Стекло напротив меня поехало вниз. Машина стояла на берегу. В открытое окно сразу внесло запахи. Удивительные запахи на этом Лазурном Берегу, легкие, летучие, как верхние ноты какого-нибудь аромата. Может быть, поэтому у меня здесь такое ощущение парения – взяла верхнюю ноту и держишь, летишь. Но я тут же пожалела, что он открыл окно – мы были вдвоем только что, а теперь прибавилось море. Я даже с морем не хотела его делить.
Я спустила ноги на пол. Поежилась.
– Если хочешь, лежи, так поедем.
Лежать уже не хотелось. Зябко.
– Замерзла? Достань, там у тебя под головой рубашка моя.
– Когда ты успел ее подсунуть? Я всегда чутко сплю.

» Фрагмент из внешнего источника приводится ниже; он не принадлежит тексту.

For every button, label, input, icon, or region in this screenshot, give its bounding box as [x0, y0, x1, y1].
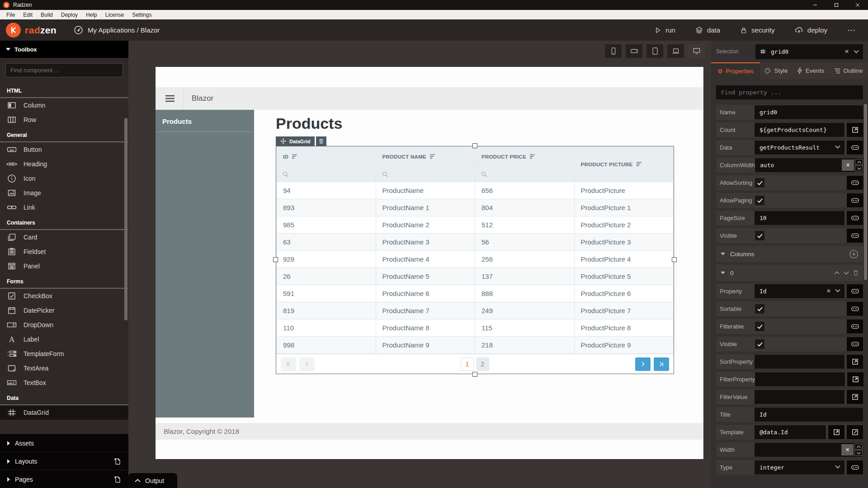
device-tablet-button[interactable] — [646, 44, 663, 58]
add-column-icon[interactable] — [849, 249, 859, 259]
previous-page-button[interactable] — [299, 357, 315, 371]
output-panel-tab[interactable]: Output — [128, 473, 177, 488]
allowsorting-checkbox[interactable] — [755, 178, 765, 188]
open-expression-editor-button[interactable] — [847, 123, 863, 137]
column-header-product-price[interactable]: PRODUCT PRICE — [475, 147, 575, 167]
clear-width-button[interactable]: ✕ — [841, 444, 854, 455]
deploy-button[interactable]: deploy — [795, 26, 827, 34]
property-select[interactable] — [755, 284, 844, 298]
datagrid-component[interactable]: ID PRODUCT NAME PRODUCT PRICE PRODUCT PI… — [276, 146, 674, 374]
security-button[interactable]: security — [740, 26, 775, 34]
decrement-button[interactable] — [855, 165, 863, 171]
close-button[interactable] — [847, 0, 868, 10]
pages-section[interactable]: Pages — [0, 470, 128, 488]
more-menu-button[interactable]: ⋯ — [847, 25, 856, 35]
bind-sortable-button[interactable] — [847, 302, 863, 316]
open-sortproperty-button[interactable] — [847, 355, 863, 369]
bind-type-button[interactable] — [847, 460, 863, 474]
tab-events[interactable]: Events — [793, 62, 829, 79]
toolbox-item-panel[interactable]: Panel — [0, 259, 128, 273]
menu-help[interactable]: Help — [82, 12, 101, 18]
selected-component-chip[interactable]: DataGrid — [276, 136, 315, 146]
find-component-input[interactable] — [5, 63, 123, 77]
open-filterproperty-button[interactable] — [847, 372, 863, 386]
toolbox-scrollbar[interactable] — [124, 118, 127, 320]
tab-style[interactable]: Style — [760, 62, 793, 79]
menu-edit[interactable]: Edit — [19, 12, 37, 18]
sortproperty-input[interactable] — [755, 355, 844, 369]
maximize-button[interactable] — [826, 0, 847, 10]
move-down-icon[interactable] — [844, 271, 849, 275]
bind-filterable-button[interactable] — [847, 319, 863, 333]
toolbox-header[interactable]: Toolbox — [0, 41, 128, 58]
page-number-1[interactable]: 1 — [461, 357, 474, 371]
filterable-checkbox[interactable] — [755, 321, 765, 332]
resize-handle-top[interactable] — [472, 143, 477, 148]
menu-file[interactable]: File — [2, 12, 19, 18]
bind-visible-button[interactable] — [847, 229, 863, 243]
last-page-button[interactable] — [654, 357, 669, 371]
resize-handle-bottom[interactable] — [472, 372, 477, 377]
add-layout-icon[interactable] — [113, 457, 121, 465]
clear-property-icon[interactable]: ✕ — [826, 288, 831, 294]
find-property-input[interactable] — [716, 85, 863, 99]
toolbox-item-fieldset[interactable]: Fieldset — [0, 244, 128, 259]
run-button[interactable]: run — [654, 26, 675, 34]
open-filtervalue-button[interactable] — [847, 390, 863, 404]
layouts-section[interactable]: Layouts — [0, 452, 128, 470]
radzen-brand[interactable]: radzen — [6, 23, 57, 38]
resize-handle-left[interactable] — [273, 257, 278, 262]
toolbox-item-column[interactable]: Column — [0, 98, 128, 113]
column-header-product-name[interactable]: PRODUCT NAME — [376, 147, 475, 167]
chevron-down-icon[interactable] — [854, 50, 859, 53]
toolbox-item-heading[interactable]: <H/> Heading — [0, 157, 128, 171]
name-input[interactable] — [755, 105, 863, 119]
decrement-button[interactable] — [854, 450, 863, 456]
app-sidebar[interactable]: Products — [156, 110, 254, 418]
page-heading[interactable]: Products — [276, 115, 674, 132]
count-input[interactable] — [755, 123, 844, 137]
toolbox-item-templateform[interactable]: TemplateForm — [0, 347, 128, 361]
open-template-button[interactable] — [828, 425, 844, 439]
toolbox-item-image[interactable]: Image — [0, 186, 128, 200]
toolbox-item-datagrid[interactable]: DataGrid — [0, 405, 128, 420]
toolbox-item-icon[interactable]: Icon — [0, 171, 128, 186]
minimize-button[interactable] — [804, 0, 826, 10]
menu-license[interactable]: License — [101, 12, 128, 18]
designed-page[interactable]: Blazor Products Blazor, Copyright © 2018… — [156, 67, 703, 459]
device-phone-portrait-button[interactable] — [605, 44, 622, 58]
trash-icon[interactable] — [853, 270, 859, 276]
device-phone-landscape-button[interactable] — [626, 44, 642, 58]
bind-pagesize-button[interactable] — [847, 211, 863, 225]
next-page-button[interactable] — [635, 357, 651, 371]
nav-item-products[interactable]: Products — [156, 110, 254, 132]
template-input[interactable] — [755, 425, 826, 439]
toolbox-item-textarea[interactable]: TextArea — [0, 361, 128, 375]
toolbox-item-card[interactable]: Card — [0, 230, 128, 244]
tab-properties[interactable]: ⚙ Properties — [711, 62, 760, 79]
filterproperty-input[interactable] — [755, 372, 845, 386]
toolbox-item-dropdown[interactable]: DropDown — [0, 318, 128, 332]
pagesize-input[interactable] — [755, 211, 844, 225]
columns-section-header[interactable]: Columns — [716, 246, 863, 262]
allowpaging-checkbox[interactable] — [755, 195, 765, 206]
clear-value-button[interactable]: ✕ — [842, 160, 854, 171]
filter-cell-id[interactable] — [277, 167, 376, 182]
column-visible-checkbox[interactable] — [755, 339, 765, 349]
column-0-header[interactable]: 0 — [716, 265, 863, 281]
increment-button[interactable] — [855, 159, 863, 165]
device-desktop-button[interactable] — [688, 44, 705, 58]
first-page-button[interactable] — [281, 357, 296, 371]
bind-data-button[interactable] — [847, 141, 863, 155]
menu-build[interactable]: Build — [37, 12, 57, 18]
column-header-id[interactable]: ID — [277, 147, 376, 167]
toolbox-item-button[interactable]: btn Button — [0, 142, 128, 157]
toolbox-item-label[interactable]: A Label — [0, 332, 128, 347]
assets-section[interactable]: Assets — [0, 434, 128, 452]
clear-selection-icon[interactable]: ✕ — [844, 48, 849, 55]
toolbox-item-datepicker[interactable]: DatePicker — [0, 303, 128, 318]
edit-template-button[interactable] — [847, 425, 863, 439]
bind-allowpaging-button[interactable] — [847, 193, 863, 207]
selection-dropdown[interactable]: grid0 ✕ — [755, 44, 863, 59]
column-header-product-picture[interactable]: PRODUCT PICTURE — [574, 147, 674, 182]
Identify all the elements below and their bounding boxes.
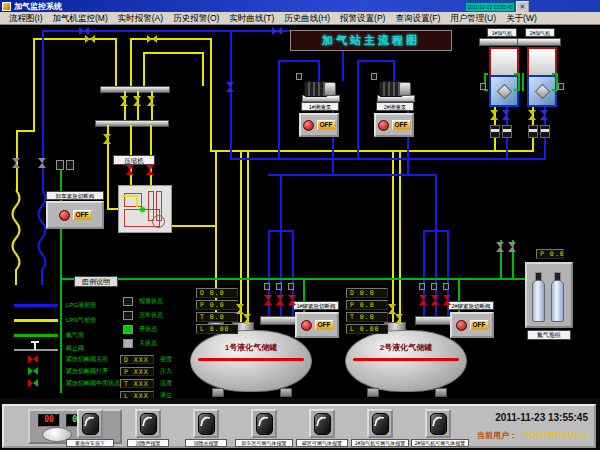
alarm-button-estop[interactable] — [77, 409, 103, 438]
pipe-liquid-main — [230, 158, 546, 160]
pipe-vapor — [247, 150, 249, 325]
legend-label-vapor: LPG气相管 — [66, 316, 96, 325]
status-indicator — [296, 73, 302, 80]
legend-swatch-nitrogen — [14, 334, 58, 337]
menu-item-realtime-trend[interactable]: 实时曲线(T) — [224, 12, 279, 24]
menu-item-flow[interactable]: 流程图(I) — [4, 12, 48, 24]
tank-1-valve-panel: OFF — [295, 312, 339, 338]
valve-icon — [540, 110, 548, 120]
pipe-vapor — [33, 38, 115, 40]
alarm-label-mute-sound: 消除声报警 — [127, 439, 169, 447]
alarm-button-tank-gas[interactable] — [309, 409, 335, 438]
legend-title: 图例说明 — [74, 276, 118, 287]
hose-nozzle — [540, 125, 550, 138]
tank-leg — [367, 388, 379, 397]
tank-2-name: 2号液化气储罐 — [346, 342, 466, 353]
legend-label-density: 密度 — [160, 355, 172, 364]
tank-1-valve-label: 1#罐紧急切断阀 — [293, 301, 339, 310]
bracket — [514, 73, 518, 75]
menu-item-user-management[interactable]: 用户管理(U) — [445, 12, 501, 24]
valve-icon — [146, 165, 154, 175]
nitrogen-pressure-readout: P 0.0 — [536, 249, 564, 259]
title-bar: 加气监控系统 2011-11-23 13:55:45 ✕ — [0, 0, 600, 12]
legend-label-state-open: 开状态 — [139, 325, 157, 334]
pipe-liquid — [268, 174, 437, 176]
hose-nozzle — [502, 125, 512, 138]
tank-2-valve-lamp — [456, 320, 467, 331]
bracket — [514, 89, 518, 91]
pipe-nitrogen — [60, 278, 525, 280]
pump-1-panel: OFF — [299, 113, 339, 137]
pipe-liquid — [278, 60, 280, 158]
alarm-label-unload-gas: 卸车区可燃气体报警 — [235, 439, 293, 447]
status-indicator — [371, 73, 377, 80]
unload-valve-off-button[interactable]: OFF — [73, 210, 92, 220]
legend-label-state-alarm: 报警状态 — [139, 297, 163, 306]
pipe-liquid — [393, 60, 395, 81]
window-title: 加气监控系统 — [14, 1, 62, 12]
compressor-status-dot — [140, 207, 145, 212]
unload-valve-panel: OFF — [46, 201, 104, 229]
menu-item-realtime-alarm[interactable]: 实时报警(A) — [113, 12, 168, 24]
pump-1-cap — [324, 82, 336, 96]
menu-item-history-trend[interactable]: 历史曲线(H) — [279, 12, 335, 24]
legend-label-nitrogen: 氮气管 — [66, 331, 84, 340]
legend-label-pressure: 压力 — [160, 367, 172, 376]
menu-bar: 流程图(I) 加气机监控(M) 实时报警(A) 历史报警(O) 实时曲线(T) … — [0, 12, 600, 25]
pipe-vapor — [399, 150, 401, 325]
bracket — [552, 89, 556, 91]
tank-leg — [280, 388, 292, 397]
menu-item-history-alarm[interactable]: 历史报警(O) — [168, 12, 224, 24]
legend-swatch-vapor — [14, 319, 58, 322]
alarm-button-mute-sound[interactable] — [135, 409, 161, 438]
legend-meter-pressure-box: P XXX — [120, 367, 154, 376]
tank-2-valve-panel: OFF — [450, 312, 494, 338]
pump-2-label: 2#潜液泵 — [376, 102, 414, 111]
pipe-vapor — [33, 38, 35, 130]
menu-item-alarm-settings[interactable]: 报警设置(P) — [335, 12, 390, 24]
legend-state-normal-icon — [123, 311, 133, 320]
pipe-liquid — [407, 100, 409, 174]
pump-2-off-button[interactable]: OFF — [392, 120, 411, 130]
valve-icon — [431, 295, 439, 305]
tank-1-level-readout: L 0.00 — [196, 324, 238, 334]
valve-icon — [276, 295, 284, 305]
pipe-vapor — [240, 150, 242, 325]
current-user-label: 当前用户： — [477, 431, 517, 440]
red-led-display: 00 — [38, 414, 60, 427]
app-window: 加气监控系统 2011-11-23 13:55:45 ✕ 流程图(I) 加气机监… — [0, 0, 600, 450]
alarm-button-dispenser1-gas[interactable] — [367, 409, 393, 438]
legend-valve-closed-icon — [28, 355, 38, 363]
status-indicator — [264, 283, 270, 290]
pipe-vapor — [143, 52, 202, 54]
alarm-button-unload-gas[interactable] — [251, 409, 277, 438]
unload-valve-label: 卸车紧急切断阀 — [46, 191, 104, 200]
pump-1-status-lamp — [303, 120, 314, 131]
dispenser-1-label: 1#加气机 — [487, 28, 517, 37]
tank-1-valve-off-button[interactable]: OFF — [315, 320, 334, 330]
alarm-button-dispenser2-gas[interactable] — [425, 409, 451, 438]
legend-meter-density-box: D XXX — [120, 355, 154, 364]
menu-item-query-settings[interactable]: 查询设置(F) — [390, 12, 445, 24]
bottom-bar: 00 00 紧急停车按下 消除声报警 消除光报警 卸车区可燃气体报警 罐区可燃气… — [2, 404, 596, 448]
legend-meter-temperature-box: T XXX — [120, 379, 154, 388]
valve-icon — [133, 96, 141, 106]
pipe-vapor — [202, 52, 204, 86]
tank-2-valve-off-button[interactable]: OFF — [470, 320, 489, 330]
status-indicator — [558, 83, 564, 90]
pipe-liquid — [506, 135, 508, 158]
menu-item-dispenser-monitor[interactable]: 加气机监控(M) — [48, 12, 113, 24]
pump-1-off-button[interactable]: OFF — [317, 120, 336, 130]
menu-item-about[interactable]: 关于(W) — [501, 12, 542, 24]
current-user-line: 当前用户：CONTROXUser — [477, 430, 588, 441]
pipe-liquid — [230, 30, 232, 158]
pipe-vapor — [130, 38, 210, 40]
valve-icon — [443, 295, 451, 305]
valve-icon — [103, 134, 111, 144]
current-user-name: CONTROXUser — [523, 430, 588, 440]
valve-icon — [226, 82, 234, 92]
tank-stripe — [353, 358, 459, 361]
alarm-button-mute-light[interactable] — [193, 409, 219, 438]
pipe-vapor — [210, 38, 212, 150]
legend-label-liquid: LPG液相管 — [66, 301, 96, 310]
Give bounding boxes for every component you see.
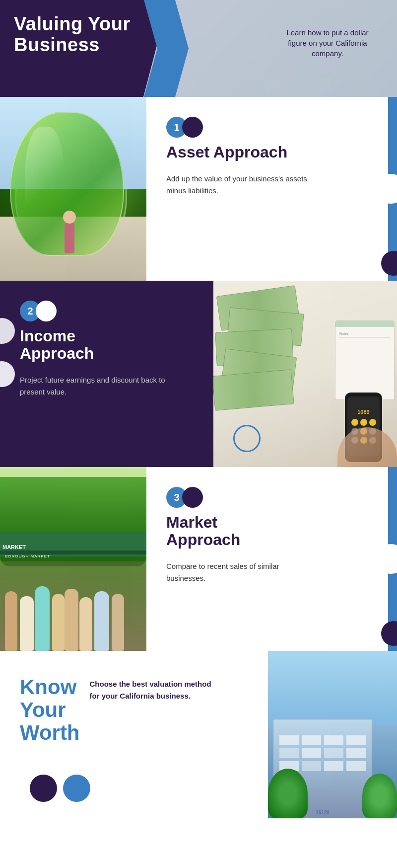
market-dark-circle: [182, 487, 203, 508]
building-visual: 15120: [268, 651, 397, 818]
asset-dark-circle: [182, 117, 203, 138]
market-number-indicator: 3: [166, 487, 382, 508]
worth-content: Know Your Worth Choose the best valuatio…: [0, 651, 268, 818]
market-content: 3 Market Approach Compare to recent sale…: [146, 467, 397, 651]
asset-approach-section: 1 Asset Approach Add up the value of you…: [0, 97, 397, 281]
income-approach-title: Income Approach: [20, 327, 196, 362]
market-approach-section: MARKET BOROUGH MARKET 3: [0, 467, 397, 651]
deco-dark-circle-1: [381, 251, 397, 276]
income-content: 2 Income Approach Project future earning…: [0, 281, 213, 467]
market-visual: MARKET BOROUGH MARKET: [0, 467, 146, 651]
income-approach-section: 2 Income Approach Project future earning…: [0, 281, 397, 467]
worth-image: 15120: [268, 651, 397, 818]
income-image: Notes 1089: [213, 281, 397, 467]
income-white-circle: [36, 301, 57, 321]
market-image: MARKET BOROUGH MARKET: [0, 467, 146, 651]
deco-dark-circle-3: [381, 621, 397, 646]
asset-image: [0, 97, 146, 281]
know-your-worth-section: Know Your Worth Choose the best valuatio…: [0, 651, 397, 818]
hero-title: Valuing Your Business: [14, 14, 131, 56]
deco-outline-circle: [233, 425, 261, 452]
bottom-dark-circle: [30, 775, 57, 802]
know-your-worth-title: Know Your Worth: [20, 676, 80, 745]
asset-number-indicator: 1: [166, 117, 382, 138]
bottom-circles-row: [20, 775, 248, 802]
asset-approach-description: Add up the value of your business's asse…: [166, 173, 315, 197]
glass-building-visual: [0, 97, 146, 281]
money-bill-5: [213, 369, 294, 411]
market-approach-title: Market Approach: [166, 514, 382, 549]
notebook-visual: Notes: [335, 320, 395, 400]
market-approach-description: Compare to recent sales of similar busin…: [166, 560, 315, 584]
hero-subtitle: Learn how to put a dollar figure on your…: [278, 27, 377, 59]
deco-white-circle-1: [376, 174, 397, 204]
bottom-blue-circle: [63, 775, 90, 802]
money-visual: Notes 1089: [213, 281, 397, 467]
worth-description: Choose the best valuation method for you…: [90, 678, 219, 702]
worth-content-row: Know Your Worth Choose the best valuatio…: [20, 676, 248, 755]
hero-section: Valuing Your Business Learn how to put a…: [0, 0, 397, 97]
income-number-indicator: 2: [20, 301, 196, 321]
asset-approach-title: Asset Approach: [166, 144, 382, 161]
asset-content: 1 Asset Approach Add up the value of you…: [146, 97, 397, 281]
income-approach-description: Project future earnings and discount bac…: [20, 374, 189, 398]
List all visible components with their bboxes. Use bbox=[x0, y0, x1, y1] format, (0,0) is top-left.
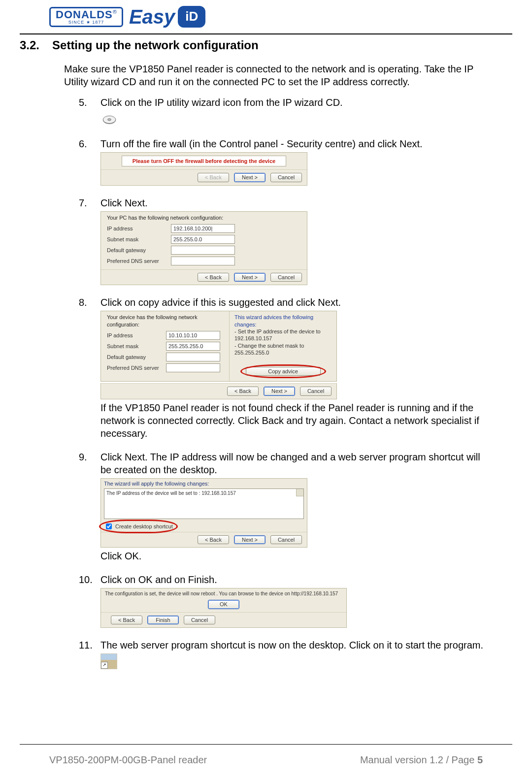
cancel-button[interactable]: Cancel bbox=[270, 273, 302, 282]
apply-changes-title: The wizard will apply the following chan… bbox=[101, 479, 307, 488]
step-number: 11. bbox=[79, 639, 94, 651]
page-footer: VP1850-200PM-00GB-Panel reader Manual ve… bbox=[20, 753, 512, 766]
cancel-button[interactable]: Cancel bbox=[300, 387, 332, 395]
config-caption: Your PC has the following network config… bbox=[101, 212, 307, 222]
next-button[interactable]: Next > bbox=[234, 173, 266, 182]
dns-field[interactable] bbox=[166, 363, 220, 372]
change-line: The IP address of the device will be set… bbox=[106, 490, 236, 496]
back-button[interactable]: < Back bbox=[198, 173, 229, 182]
back-button[interactable]: < Back bbox=[198, 273, 229, 282]
svg-point-2 bbox=[108, 119, 111, 121]
step-text: Click on OK and on Finish. bbox=[100, 573, 493, 586]
screenshot-device-network-config: Your device has the following network co… bbox=[100, 311, 337, 382]
easy-id-logo: Easy iD bbox=[129, 4, 205, 30]
ip-label: IP address bbox=[107, 225, 166, 232]
step-6: 6. Turn off the fire wall (in the Contro… bbox=[79, 137, 493, 186]
cancel-button[interactable]: Cancel bbox=[270, 535, 302, 544]
config-set-message: The configuration is set, the device wil… bbox=[101, 588, 346, 599]
finish-button[interactable]: Finish bbox=[147, 616, 179, 624]
device-config-caption: Your device has the following network co… bbox=[101, 311, 229, 329]
dns-label: Preferred DNS server bbox=[107, 258, 166, 264]
footer-version-page: Manual version 1.2 / Page 5 bbox=[360, 753, 483, 766]
advice-title: This wizard advices the following change… bbox=[234, 314, 332, 328]
step-number: 5. bbox=[79, 96, 94, 109]
firewall-warning-text: Please turn OFF the firewall before dete… bbox=[122, 156, 286, 166]
screenshot-pc-network-config: Your PC has the following network config… bbox=[100, 211, 307, 286]
donalds-since: SINCE ★ 1877 bbox=[56, 20, 117, 25]
screenshot-config-set: The configuration is set, the device wil… bbox=[100, 588, 347, 628]
copy-advice-button[interactable]: Copy advice bbox=[246, 367, 321, 376]
step-text: Turn off the fire wall (in the Control p… bbox=[100, 137, 493, 150]
step-text: Click on copy advice if this is suggeste… bbox=[100, 296, 493, 309]
step-number: 9. bbox=[79, 451, 94, 476]
step-5: 5. Click on the IP utility wizard icon f… bbox=[79, 96, 493, 127]
advice-line-2: - Change the subnet mask to 255.255.255.… bbox=[234, 342, 332, 357]
gateway-label: Default gateway bbox=[107, 354, 161, 360]
section-intro: Make sure the VP1850 Panel reader is con… bbox=[64, 63, 493, 88]
step-number: 7. bbox=[79, 196, 94, 209]
ip-field[interactable]: 192.168.10.200| bbox=[171, 224, 235, 233]
next-button[interactable]: Next > bbox=[264, 387, 295, 395]
mask-field[interactable]: 255.255.0.0 bbox=[171, 235, 235, 244]
step-number: 10. bbox=[79, 573, 94, 586]
step-10: 10. Click on OK and on Finish. The confi… bbox=[79, 573, 493, 628]
mask-label: Subnet mask bbox=[107, 343, 161, 350]
create-shortcut-checkbox[interactable]: Create desktop shortcut bbox=[104, 522, 173, 531]
easy-text: Easy bbox=[129, 4, 175, 30]
gateway-field[interactable] bbox=[166, 353, 220, 361]
ok-button[interactable]: OK bbox=[208, 600, 239, 609]
back-button[interactable]: < Back bbox=[227, 387, 259, 395]
footer-doc-id: VP1850-200PM-00GB-Panel reader bbox=[49, 753, 207, 766]
donalds-logo: DONALDS® SINCE ★ 1877 bbox=[49, 7, 123, 27]
step-11: 11. The web server program shortcut is n… bbox=[79, 639, 493, 669]
step-8-followup: If the VP1850 Panel reader is not found … bbox=[100, 401, 483, 440]
section-3-2: 3.2. Setting up the network configuratio… bbox=[20, 37, 512, 669]
screenshot-apply-changes: The wizard will apply the following chan… bbox=[100, 478, 307, 548]
id-badge: iD bbox=[178, 6, 205, 28]
step-number: 6. bbox=[79, 137, 94, 150]
header-logos: DONALDS® SINCE ★ 1877 Easy iD bbox=[20, 0, 512, 33]
ip-field[interactable]: 10.10.10.10 bbox=[166, 331, 220, 340]
section-number: 3.2. bbox=[20, 37, 39, 53]
gateway-field[interactable] bbox=[171, 246, 235, 255]
footer-rule bbox=[20, 744, 512, 745]
step-8: 8. Click on copy advice if this is sugge… bbox=[79, 296, 493, 439]
step-text: Click on the IP utility wizard icon from… bbox=[100, 96, 493, 109]
step-text: Click Next. The IP address will now be c… bbox=[100, 451, 493, 476]
cancel-button[interactable]: Cancel bbox=[270, 173, 302, 182]
footer-version-text: Manual version 1.2 / Page bbox=[360, 754, 477, 765]
step-7: 7. Click Next. Your PC has the following… bbox=[79, 196, 493, 286]
next-button[interactable]: Next > bbox=[234, 273, 266, 282]
advice-line-1: - Set the IP address of the device to 19… bbox=[234, 328, 332, 342]
checkbox-input[interactable] bbox=[106, 523, 112, 529]
back-button[interactable]: < Back bbox=[198, 535, 229, 544]
step-number: 8. bbox=[79, 296, 94, 309]
screenshot-buttons-row: < Back Next > Cancel bbox=[100, 383, 337, 399]
dns-field[interactable] bbox=[171, 257, 235, 265]
mask-label: Subnet mask bbox=[107, 236, 166, 243]
ip-label: IP address bbox=[107, 332, 161, 339]
header-rule bbox=[20, 33, 512, 34]
section-title: Setting up the network configuration bbox=[52, 37, 259, 53]
screenshot-firewall-warning: Please turn OFF the firewall before dete… bbox=[100, 152, 307, 186]
donalds-brand: DONALDS bbox=[56, 8, 113, 21]
next-button[interactable]: Next > bbox=[234, 535, 266, 544]
document-page: DONALDS® SINCE ★ 1877 Easy iD 3.2. Setti… bbox=[0, 0, 532, 781]
back-button[interactable]: < Back bbox=[111, 616, 142, 624]
checkbox-label: Create desktop shortcut bbox=[115, 523, 173, 530]
cancel-button[interactable]: Cancel bbox=[184, 616, 215, 624]
footer-page-number: 5 bbox=[477, 754, 483, 765]
scroll-stub-icon bbox=[296, 489, 303, 496]
step-9-followup: Click OK. bbox=[100, 550, 493, 562]
gateway-label: Default gateway bbox=[107, 247, 166, 254]
mask-field[interactable]: 255.255.255.0 bbox=[166, 342, 220, 351]
step-text: The web server program shortcut is now o… bbox=[100, 639, 493, 651]
ip-wizard-cd-icon bbox=[100, 112, 118, 127]
registered-mark: ® bbox=[113, 9, 117, 15]
desktop-shortcut-icon: ↗ bbox=[100, 653, 117, 669]
step-9: 9. Click Next. The IP address will now b… bbox=[79, 451, 493, 563]
changes-textbox: The IP address of the device will be set… bbox=[104, 488, 304, 519]
dns-label: Preferred DNS server bbox=[107, 364, 161, 371]
step-text: Click Next. bbox=[100, 196, 493, 209]
shortcut-arrow-icon: ↗ bbox=[101, 662, 108, 669]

– Сумел, ты ничего не заметила. Проворчала что-то, но не проснулась. Ну, поедем? Или еще посидим… поболтаем.
– Давай поболтаем…
Мы замолчали. В этой точке было тихо и спокойно. Абсолютная точка тишины. Сердце шторма – так это называется. Вокруг бушует ураган, а в сердце шторма тихо и светит солнце. Здесь светила луна и было изумительно спокойно.
Никогда я его таким не видела. Я изучала его лицо, отмечая, как оно изменилось, опало, прорисовалось морщинами в уголках глаз. Вчера, в день своего 40-летия, он выглядел на тридцать семь, теперь на все сорок пять. Постарел за одну ночь или просто не выспался… Но эти изменения ему шли – исчезли жесткость и напряженность, никто не узнал бы в нем сейчас самоуверенного, наглого, насмешливого победителя из светской хроники.
– Алена?
– А?
– Я должен тебе сказать… Я виноват перед тобой. И виноват тотально. Что заставил тебя все это пережить. Тебя нельзя было втравливать. То, что там случилось, – это мои проблемы, наши с Аркашей личные проблемы. Все, что случилось. А ты – девочка, ты не должна была через это проходить…
– Ну ладно. Никто не виноват. – Мне было достаточно, я сияла.
– Нет, не ладно! И ты подумай, прежде чем меня прощать. У меня чувство вины такое, что не переварить… И я не ожидал от тебя, вообще от женщины не ожидал. Ты герой просто… Но все равно, я не смел, не имел права никакого валить на тебя всю эту бойню!
Я дотянулась до его макушки, погладила его по голове. Он отвел мою руку.
– Подожди… Ты понимаешь, я привык проблемы слишком быстро решать. И не рассчитал. Мы вообще слишком быстро живем. Знаешь, я сейчас тут сидел… Первый раз за много лет просто сидел, смотрел в окно, на море, на тебя смотрел, как ты спишь… Первый раз остановился. Первый раз понял, что уже не знаю, куда мне ехать.
– Потому что темно, дороги не видно, – сказала я. Мне было неловко все это слушать, я не знала, что отвечать, как реагировать.